The Super Bowl LIX halftime show took place on February 9, 2025, at the Caesars Superdome in New Orleans, Louisiana. It featured Pulitzer prize-winning rapper Kendrick Lamar as the headline performer, with guest appearances from R&B artist SZA, actor Samuel L. Jackson, tennis player Serena Williams, and DJ and record producer Mustard. The reviews were mixed but not for the right or should I say “white” reasons.

Lamar’s performance was dripping in subtle messages and not-so-subtle camera angles and featured an entire company of Black excellence, from his background dancers to highlights like Serena Williams doing a crip walk during “Not Like Us.”
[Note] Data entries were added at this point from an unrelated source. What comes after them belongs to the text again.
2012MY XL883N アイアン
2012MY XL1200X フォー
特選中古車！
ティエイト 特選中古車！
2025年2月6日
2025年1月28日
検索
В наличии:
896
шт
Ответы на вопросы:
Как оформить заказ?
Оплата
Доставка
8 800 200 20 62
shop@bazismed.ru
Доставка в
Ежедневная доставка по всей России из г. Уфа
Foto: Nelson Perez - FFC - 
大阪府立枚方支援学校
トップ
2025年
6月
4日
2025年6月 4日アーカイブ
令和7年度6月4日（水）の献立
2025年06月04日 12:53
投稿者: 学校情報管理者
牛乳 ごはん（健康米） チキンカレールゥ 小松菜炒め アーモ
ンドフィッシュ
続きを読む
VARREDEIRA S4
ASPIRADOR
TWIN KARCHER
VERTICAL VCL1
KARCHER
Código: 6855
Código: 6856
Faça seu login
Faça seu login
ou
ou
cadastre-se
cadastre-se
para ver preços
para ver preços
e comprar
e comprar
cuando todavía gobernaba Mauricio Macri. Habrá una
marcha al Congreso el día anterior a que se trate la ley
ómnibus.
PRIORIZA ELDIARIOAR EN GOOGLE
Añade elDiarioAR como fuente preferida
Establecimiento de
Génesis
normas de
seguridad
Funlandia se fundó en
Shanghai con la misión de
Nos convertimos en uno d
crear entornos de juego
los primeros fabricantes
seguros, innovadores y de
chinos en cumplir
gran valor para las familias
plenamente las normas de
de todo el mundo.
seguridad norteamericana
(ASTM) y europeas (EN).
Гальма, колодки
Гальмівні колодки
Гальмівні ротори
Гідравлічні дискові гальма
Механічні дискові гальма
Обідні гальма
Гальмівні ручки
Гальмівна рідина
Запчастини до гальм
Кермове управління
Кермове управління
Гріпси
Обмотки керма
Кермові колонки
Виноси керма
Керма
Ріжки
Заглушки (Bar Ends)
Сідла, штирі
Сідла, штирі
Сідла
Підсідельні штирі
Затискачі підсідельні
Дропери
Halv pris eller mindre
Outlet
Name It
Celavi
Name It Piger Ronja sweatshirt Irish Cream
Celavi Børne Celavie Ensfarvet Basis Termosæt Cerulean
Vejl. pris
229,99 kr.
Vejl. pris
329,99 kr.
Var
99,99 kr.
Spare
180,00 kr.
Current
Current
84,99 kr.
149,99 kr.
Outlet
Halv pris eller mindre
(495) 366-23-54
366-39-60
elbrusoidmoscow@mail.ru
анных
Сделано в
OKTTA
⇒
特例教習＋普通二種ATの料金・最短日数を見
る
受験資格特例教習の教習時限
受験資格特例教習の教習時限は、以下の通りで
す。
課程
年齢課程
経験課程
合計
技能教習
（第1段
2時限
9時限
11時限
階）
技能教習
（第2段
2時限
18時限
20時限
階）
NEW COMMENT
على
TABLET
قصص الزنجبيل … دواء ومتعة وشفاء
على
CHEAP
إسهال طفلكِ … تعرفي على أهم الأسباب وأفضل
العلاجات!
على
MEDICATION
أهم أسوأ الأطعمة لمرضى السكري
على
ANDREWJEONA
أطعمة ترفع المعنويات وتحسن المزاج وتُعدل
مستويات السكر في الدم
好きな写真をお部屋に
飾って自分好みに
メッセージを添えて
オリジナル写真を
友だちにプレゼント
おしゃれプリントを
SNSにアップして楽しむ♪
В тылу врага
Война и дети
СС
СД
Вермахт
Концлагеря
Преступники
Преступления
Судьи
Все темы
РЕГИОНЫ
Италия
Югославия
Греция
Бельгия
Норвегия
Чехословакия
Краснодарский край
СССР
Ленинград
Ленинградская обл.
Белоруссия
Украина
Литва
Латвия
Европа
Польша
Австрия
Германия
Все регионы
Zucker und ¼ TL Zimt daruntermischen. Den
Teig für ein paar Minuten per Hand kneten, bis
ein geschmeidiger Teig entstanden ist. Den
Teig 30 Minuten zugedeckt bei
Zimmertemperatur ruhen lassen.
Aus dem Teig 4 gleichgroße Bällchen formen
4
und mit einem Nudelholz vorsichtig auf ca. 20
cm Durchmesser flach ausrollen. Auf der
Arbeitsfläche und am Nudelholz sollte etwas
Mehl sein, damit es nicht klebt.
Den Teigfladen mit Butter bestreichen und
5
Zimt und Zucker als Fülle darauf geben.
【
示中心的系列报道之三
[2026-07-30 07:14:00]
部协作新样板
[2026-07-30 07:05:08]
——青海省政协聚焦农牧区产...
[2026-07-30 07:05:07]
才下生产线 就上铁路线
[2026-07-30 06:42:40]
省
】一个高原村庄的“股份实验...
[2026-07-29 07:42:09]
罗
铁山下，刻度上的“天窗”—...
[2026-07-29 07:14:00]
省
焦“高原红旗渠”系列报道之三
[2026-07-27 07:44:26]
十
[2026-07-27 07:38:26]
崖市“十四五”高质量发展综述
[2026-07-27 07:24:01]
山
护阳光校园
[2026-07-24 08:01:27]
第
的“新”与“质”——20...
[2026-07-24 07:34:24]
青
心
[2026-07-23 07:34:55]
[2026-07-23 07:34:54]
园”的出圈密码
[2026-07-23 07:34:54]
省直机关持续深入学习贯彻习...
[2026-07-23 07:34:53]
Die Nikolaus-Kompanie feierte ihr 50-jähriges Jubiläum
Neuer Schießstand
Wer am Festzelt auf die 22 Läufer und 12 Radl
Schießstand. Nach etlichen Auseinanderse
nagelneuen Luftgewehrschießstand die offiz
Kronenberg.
Samuel L. Jackson appeared multiple times as Uncle Sam and it was for good reason, providing proof with his statements in between song sets of the obvious political and cultural divide we are facing. Lamar’s dancers, all Black men and women, featured a fit of red, white, and blue, which created a moving picture of the American flag. The choreography was seamless, subtle, and tight, with Lamar in the middle of his dancers showing even more of the blatant rebuttal of our nation. Surely, this went over many people’s heads, but it was an obvious ‘f*** you’ moment shared on the largest stage of the night earning 133 million viewers worldwide.

Not to mention, President Trump was in attendance. Kendrick topped off his performance with his well-known Drake diss track (hence Serena Williams – Drake’s ex) and even took time to stare into the camera while stating the rapper’s name “Drake” with a bright, bushy-tailed smile.

A moment everyone is still talking about occurred when the majority of the crowd in the Superdome repeated back the lyric “A MINOR” when referencing rapper Drake – a moment that went viral on every social media platform available.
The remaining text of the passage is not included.